**Task to carry out:** Look through the records below and collect all lines that hold the string "each".

**Data shown:**
════

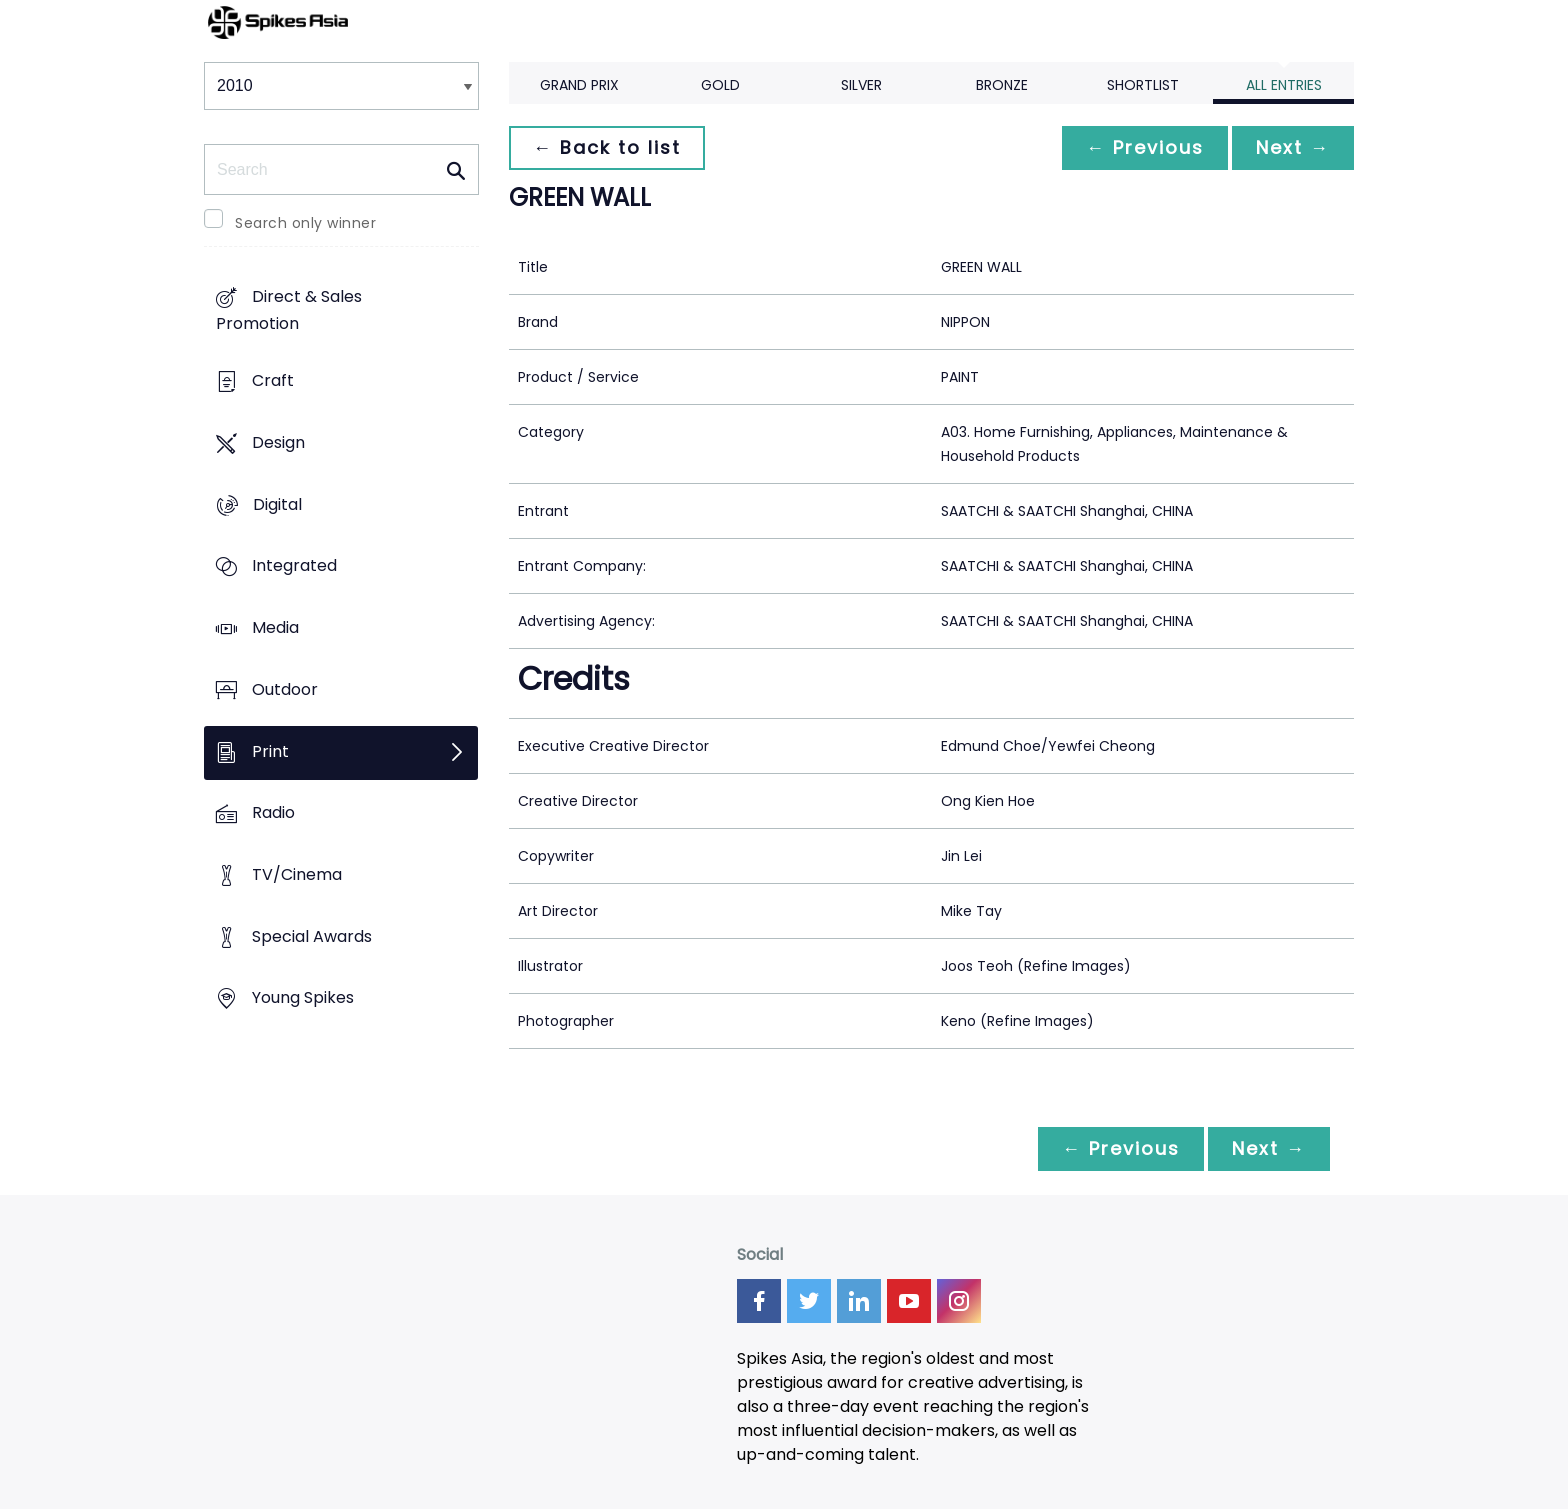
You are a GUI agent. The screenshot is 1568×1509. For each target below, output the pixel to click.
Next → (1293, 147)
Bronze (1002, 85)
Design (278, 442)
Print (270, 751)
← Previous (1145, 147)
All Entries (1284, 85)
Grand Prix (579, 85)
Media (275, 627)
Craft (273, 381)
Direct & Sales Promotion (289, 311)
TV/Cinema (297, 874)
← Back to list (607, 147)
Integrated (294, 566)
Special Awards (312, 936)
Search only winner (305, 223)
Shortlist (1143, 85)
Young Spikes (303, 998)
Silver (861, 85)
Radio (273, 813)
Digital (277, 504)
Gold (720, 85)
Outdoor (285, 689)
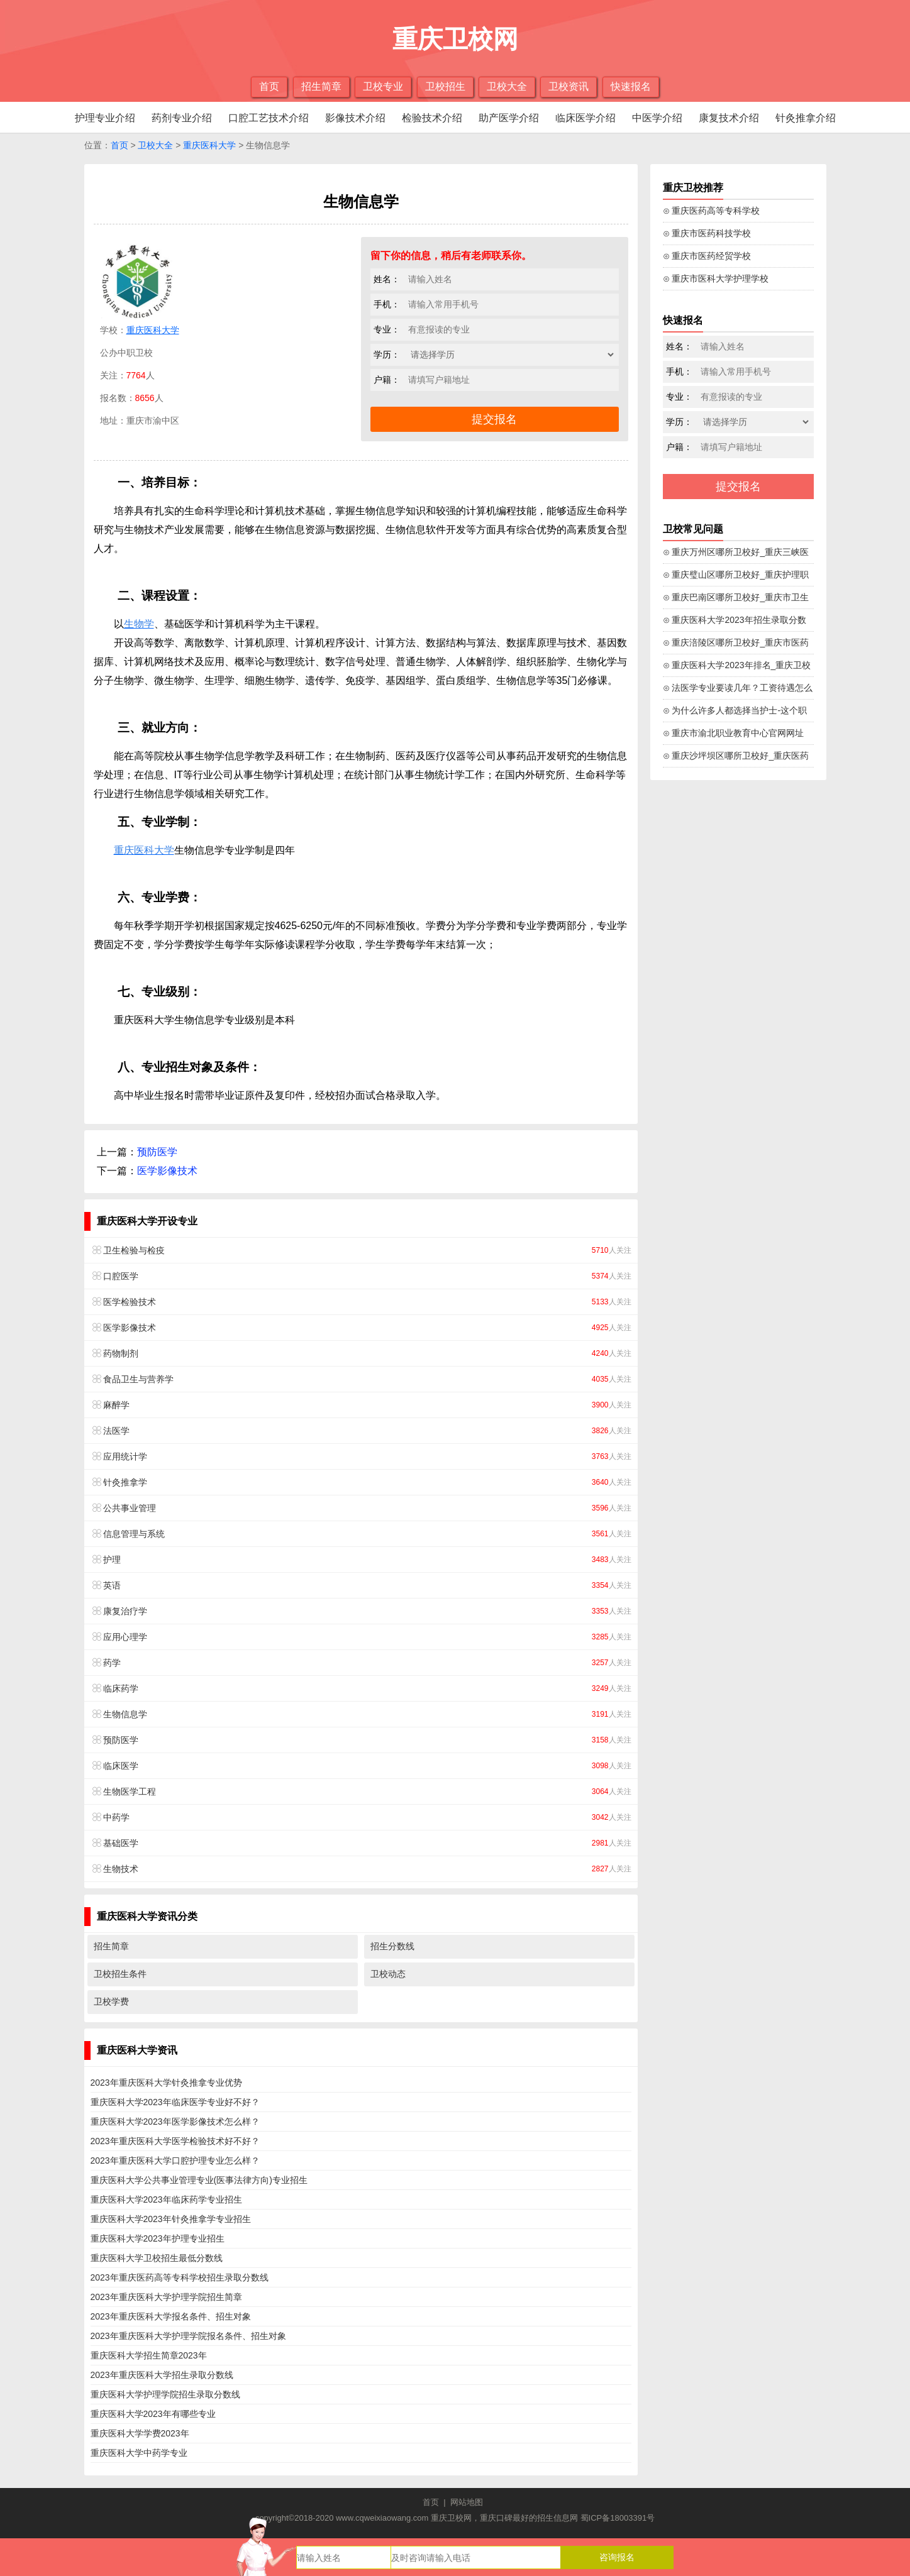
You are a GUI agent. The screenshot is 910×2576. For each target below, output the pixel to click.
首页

════

**Answer space:**
You are a GUI agent. The screenshot is 1568×1509. For each target below, output the pixel to click.
You are a GUI agent. The screenshot is 910×2576. For each target below, output the pixel to click.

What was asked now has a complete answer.